Un día, paseando por la calle, decidí comprar un regalo. En eso vi en un aparador, que vendían el sol. Entré a preguntar. El precio me pareció atractivo. Y decidí comprarlo para que tenga siempre una luz que la guíe en el camino.
Cuando estaba a punto de pagarlo me di cuenta de que el sol es de todos y todos tenemos derecho a él. Sería injusto que una sola persona lo tuviera para sí, ya que todos necesitamos de una guía que nos oriente.
En otro escaparate vi en oferta: la luna. Dije que es un buen regalo, ya que es refugio de pasión de los enamorados y fuente de inspiración de los poetas. Imaginé regalársela para que siempre recuerde que una persona la quiere y siempre está presente. Pero desistí, pues pensé que si regalaba la luna, se acabarían en el mundo tantos poemas hermosos inspirados por ella, y daría por muerto el romanticismo.

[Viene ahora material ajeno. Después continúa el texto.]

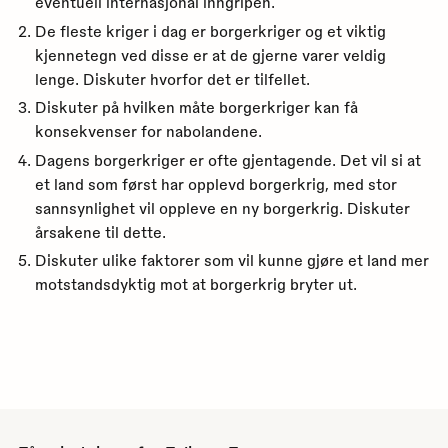
eventuell internasjonal inngripen.
De fleste kriger i dag er borgerkriger og et viktig
kjennetegn ved disse er at de gjerne varer veldig
lenge. Diskuter hvorfor det er tilfellet.
Diskuter på hvilken måte borgerkriger kan få
konsekvenser for nabolandene.
Dagens borgerkriger er ofte gjentagende. Det vil si at
et land som først har opplevd borgerkrig, med stor
sannsynlighet vil oppleve en ny borgerkrig. Diskuter
årsakene til dette.
Diskuter ulike faktorer som vil kunne gjøre et land mer
motstandsdyktig mot at borgerkrig bryter ut.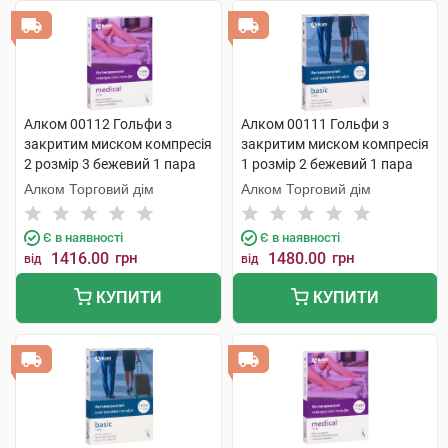
Алком 00112 Гольфи з
Алком 00111 Гольфи з
закритим миском компресія
закритим миском компресія
2 розмір 3 бежевий 1 пара
1 розмір 2 бежевий 1 пара
Алком Торговий дім
Алком Торговий дім
Є в наявності
Є в наявності
1416.00
грн
1480.00
грн
від
від
КУПИТИ
КУПИТИ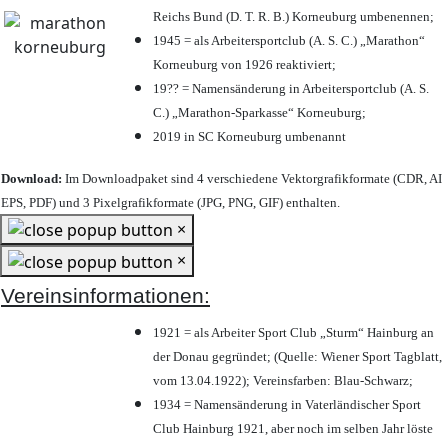
Reichs Bund (D. T. R. B.) Korneuburg umbenennen;
1945 = als Arbeitersportclub (A. S. C.) „Marathon“
Korneuburg von 1926 reaktiviert;
19?? = Namensänderung in Arbeitersportclub (A. S.
C.) „Marathon-Sparkasse“ Korneuburg;
2019 in SC Korneuburg umbenannt
Download:
Im Downloadpaket sind 4 verschiedene Vektorgrafikformate (CDR, AI
EPS, PDF) und 3 Pixelgrafikformate (JPG, PNG, GIF) enthalten.
×
×
Vereinsinformationen:
1921 = als Arbeiter Sport Club „Sturm“ Hainburg an
der Donau gegründet; (Quelle: Wiener Sport Tagblatt,
vom 13.04.1922); Vereinsfarben: Blau-Schwarz;
1934 = Namensänderung in Vaterländischer Sport
Club Hainburg 1921, aber noch im selben Jahr löste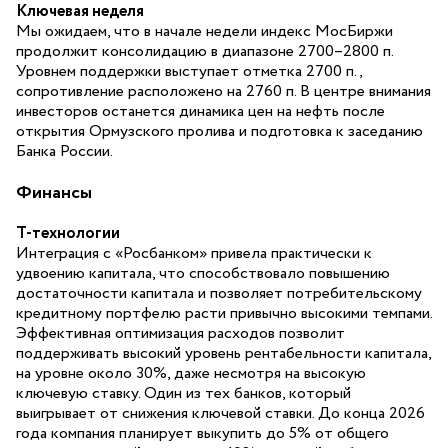
Ключевая неделя
Мы ожидаем, что в начале недели индекс МосБиржи
продолжит консолидацию в диапазоне 2700–2800 п.
Уровнем поддержки выступает отметка 2700 п.,
сопротивление расположено на 2760 п. В центре внимания
инвесторов останется динамика цен на нефть после
открытия Ормузского пролива и подготовка к заседанию
Банка России.
Финансы
Т-технологии
Интеграция с «Росбанком» привела практически к
удвоению капитала, что способствовало повышению
достаточности капитала и позволяет потребительскому
кредитному портфелю расти привычно высокими темпами.
Эффективная оптимизация расходов позволит
поддерживать высокий уровень рентабельности капитала,
на уровне около 30%, даже несмотря на высокую
ключевую ставку. Один из тех банков, который
выигрывает от снижения ключевой ставки. До конца 2026
года компания планирует выкупить до 5% от общего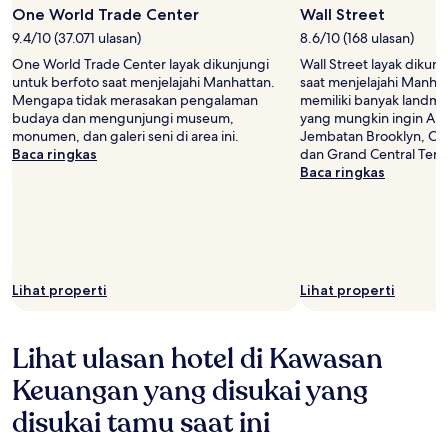
One World Trade Center
Wall Street
9.4/10 (37.071 ulasan)
8.6/10 (168 ulasan)
One World Trade Center layak dikunjungi
Wall Street layak dikun
untuk berfoto saat menjelajahi Manhattan.
saat menjelajahi Manha
Mengapa tidak merasakan pengalaman
memiliki banyak landma
budaya dan mengunjungi museum,
yang mungkin ingin Anda
monumen, dan galeri seni di area ini.
Jembatan Brooklyn, On
Baca ringkas
dan Grand Central Term
Baca ringkas
Lihat properti
Lihat properti
Lihat ulasan hotel di Kawasan
Keuangan yang disukai yang
disukai tamu saat ini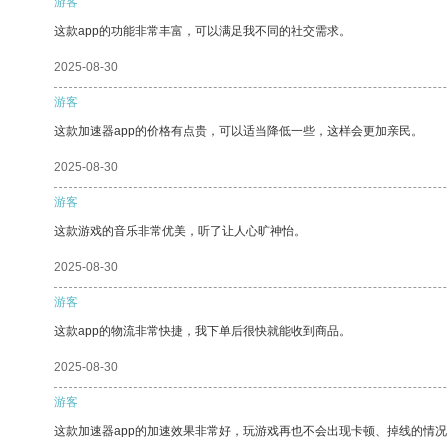
游客
这款app的功能非常丰富，可以满足我不同的社交需求。
2025-08-30
游客
这款加速器app的价格有点贵，可以适当降低一些，这样会更加亲民。
2025-08-30
游客
这款游戏的音乐非常优美，听了让人心旷神怡。
2025-08-30
游客
这款app的物流非常快捷，我下单后很快就能收到商品。
2025-08-30
游客
这款加速器app的加速效果非常好，玩游戏再也不会出现卡顿、掉线的情况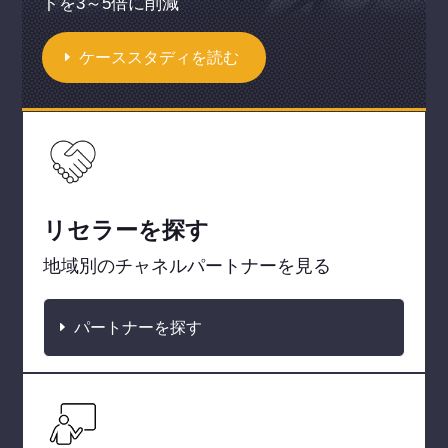
トを3～5倍に削減
ケーススタディを読む
リセラーを探す
地域別のチャネルパートナーを見る
パートナーを探す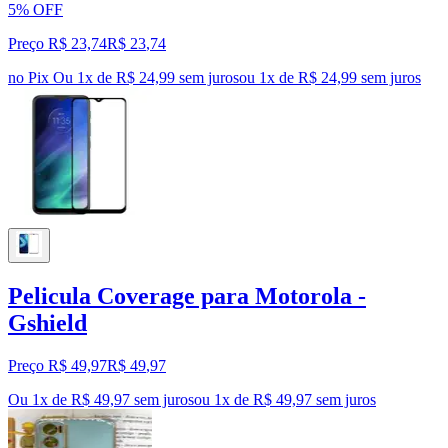
5% OFF
Preço R$ 23,74
R$
23
,
74
no Pix
Ou 1x de R$ 24,99 sem juros
ou
1
x de
R$ 24,99
sem juros
Pelicula Coverage para Motorola -
Gshield
Preço R$ 49,97
R$
49
,
97
Ou 1x de R$ 49,97 sem juros
ou
1
x de
R$ 49,97
sem juros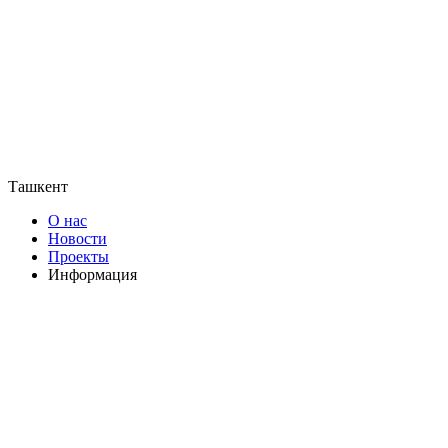
Ташкент
О нас
Новости
Проекты
Информация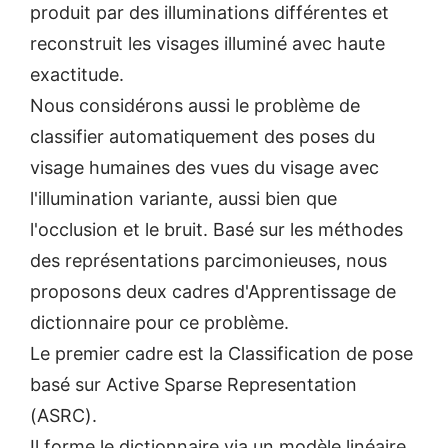
produit par des illuminations différentes et
reconstruit les visages illuminé avec haute
exactitude.
Nous considérons aussi le problème de
classifier automatiquement des poses du
visage humaines des vues du visage avec
l'illumination variante, aussi bien que
l'occlusion et le bruit. Basé sur les méthodes
des représentations parcimonieuses, nous
proposons deux cadres d'Apprentissage de
dictionnaire pour ce problème.
Le premier cadre est la Classification de pose
basé sur Active Sparse Representation
(ASRC).
Il forme le dictionnaire via un modèle linéaire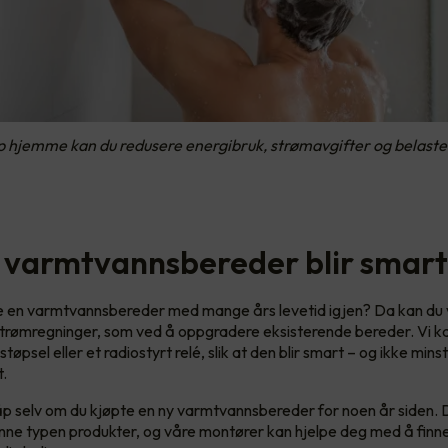
 hjemme kan du redusere energibruk, strømavgifter og belaste
varmtvannsbereder blir smart
de en varmtvannsbereder med mange års levetid igjen? Da kan du 
e strømregninger, som ved å oppgradere eksisterende bereder. Vi ka
støpsel eller et radiostyrt relé, slik at den blir smart – og ikke mins
t.
åp selv om du kjøpte en ny varmtvannsbereder for noen år siden. 
enne typen produkter, og våre montører kan hjelpe deg med å finn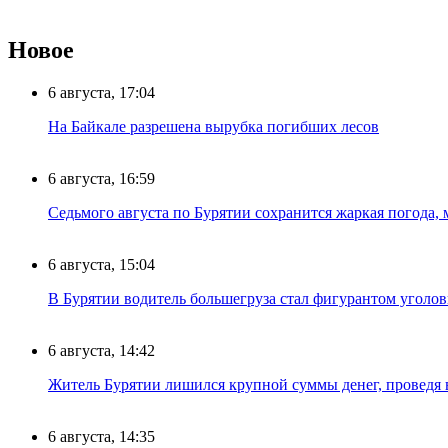
Новое
6 августа, 17:04
На Байкале разрешена вырубка погибших лесов
6 августа, 16:59
Седьмого августа по Бурятии сохранится жаркая погода,
6 августа, 15:04
В Бурятии водитель большегруза стал фигурантом уголов
6 августа, 14:42
Житель Бурятии лишился крупной суммы денег, проведя 
6 августа, 14:35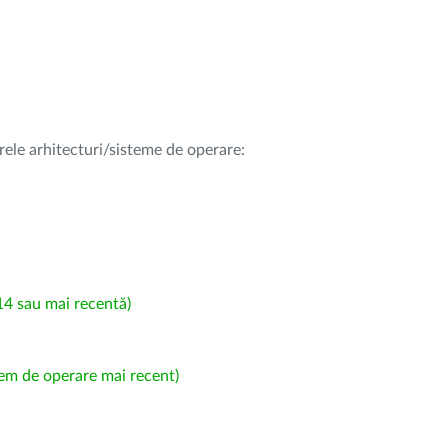
rele arhitecturi/sisteme de operare:
4 sau mai recentă)
em de operare mai recent)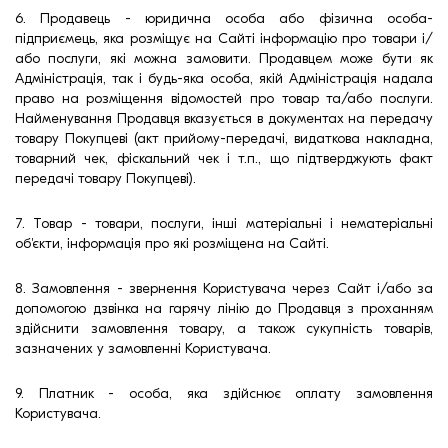
6. Продавець - юридична особа або фізична особа-
підприємець, яка розміщує на Сайті інформацію про товари і/
або послуги, які можна замовити. Продавцем може бути як
Адміністрація, так і будь-яка особа, якій Адміністрація надала
право на розміщення відомостей про товар та/або послуги.
Найменування Продавця вказується в документах на передачу
товару Покупцеві (акт прийому-передачі, видаткова накладна,
товарний чек, фіскальний чек і т.п., що підтверджують факт
передачі товару Покупцеві).
7. Товар - товари, послуги, інші матеріальні і нематеріальні
об'єкти, інформація про які розміщена на Сайті.
8. Замовлення - звернення Користувача через Сайт і/або за
допомогою дзвінка на гарячу лінію до Продавця з проханням
здійснити замовлення товару, а також сукупність товарів,
зазначених у замовленні Користувача.
9. Платник - особа, яка здійснює оплату замовлення
Користувача.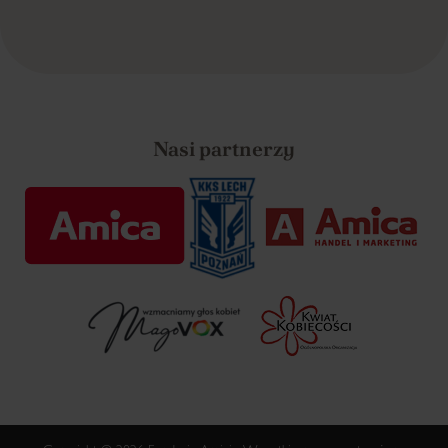
Nasi partnerzy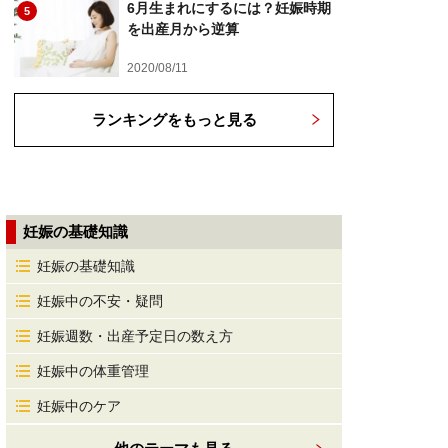
6月生まれにするには？妊娠時期
5
を出産月から逆算
2020/08/11
ランキングをもっと見る
妊娠の基礎知識
妊娠の基礎知識
妊娠中の不安・疑問
妊娠週数・出産予定日の数え方
妊娠中の体重管理
妊娠中のケア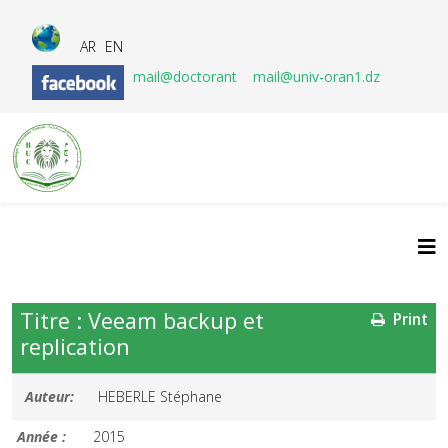
AR
EN
mail@doctorant
mail@univ-oran1.dz
Titre : Veeam backup et
Print
replication
Auteur:
HEBERLE Stéphane
Année :
2015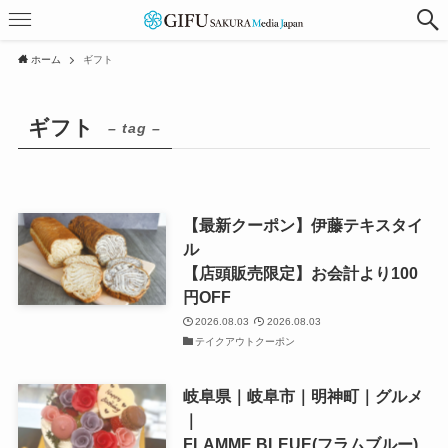
ホーム
ギフト
ギフト
– tag –
【最新クーポン】伊藤テキスタイ
ル
【店頭販売限定】お会計より100
円OFF
2026.08.03
2026.08.03
テイクアウトクーポン
岐阜県｜岐阜市｜明神町｜グルメ
｜
FLAMME BLEUE(フラムブルー)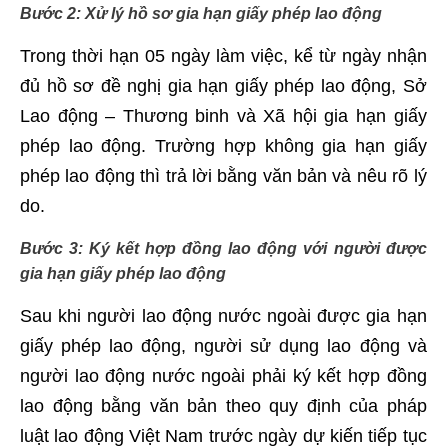
Bước 2: Xử lý hồ sơ gia hạn giấy phép lao động
Trong thời hạn 05 ngày làm việc, kể từ ngày nhận
đủ hồ sơ đề nghị gia hạn giấy phép lao động, Sở
Lao động – Thương binh và Xã hội gia hạn giấy
phép lao động. Trường hợp không gia hạn giấy
phép lao động thì trả lời bằng văn bản và nêu rõ lý
do.
Bước 3: Ký kết hợp đồng lao động với người được
gia hạn giấy phép lao động
Sau khi người lao động nước ngoài được gia hạn
giấy phép lao động, người sử dụng lao động và
người lao động nước ngoài phải ký kết hợp đồng
lao động bằng văn bản theo quy định của pháp
luật lao động Việt Nam trước ngày dự kiến tiếp tục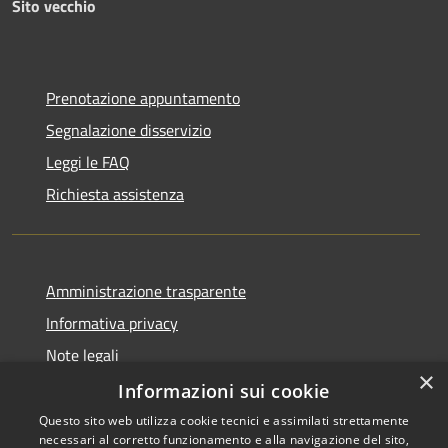
Sito vecchio
Prenotazione appuntamento
Segnalazione disservizio
Leggi le FAQ
Richiesta assistenza
Amministrazione trasparente
Informativa privacy
Note legali
×
Dichiarazione di accessibilità
Informazioni sui cookie
Questo sito web utilizza cookie tecnici e assimilati strettamente
necessari al corretto funzionamento e alla navigazione del sito,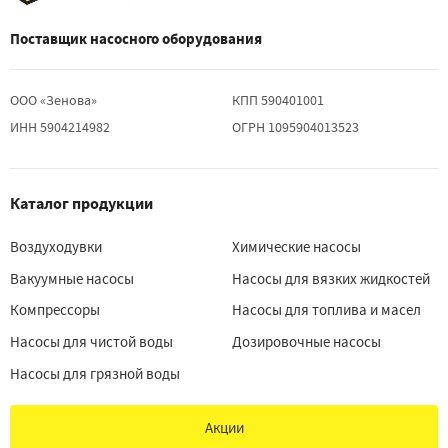
Поставщик насосного оборудования
ООО «Зенова»
КПП 590401001
ИНН 5904214982
ОГРН 1095904013523
Каталог продукции
Воздуходувки
Химические насосы
Вакуумные насосы
Насосы для вязких жидкостей
Компрессоры
Насосы для топлива и масел
Насосы для чистой воды
Дозировочные насосы
Насосы для грязной воды
Акции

Seguí caminando y vi en otro local las estrellas. Pensé en comprar una docena para hacerle un collar y rodear su cuello con ellas. Sin embargo, recordé que si tenía un tesoro así, las personas verían en su pecho el destello de las estrellas sin descubrir la brillantez de su corazón.
Entonces, ¿qué podría regalarle?
¿Cuál sería el regalo más hermoso del mundo? Finalmente vi en un carrito ambulante una rosa y opté por comprársela. Era una flor tan pequeña, pero llena de amistad. Amistad que Iluminará su corazón, que la inspirará siempre más que la luna y que destellará más intensamente que las estrellas.
El mejor regalo es una amistad que se entrega desinteresadamente.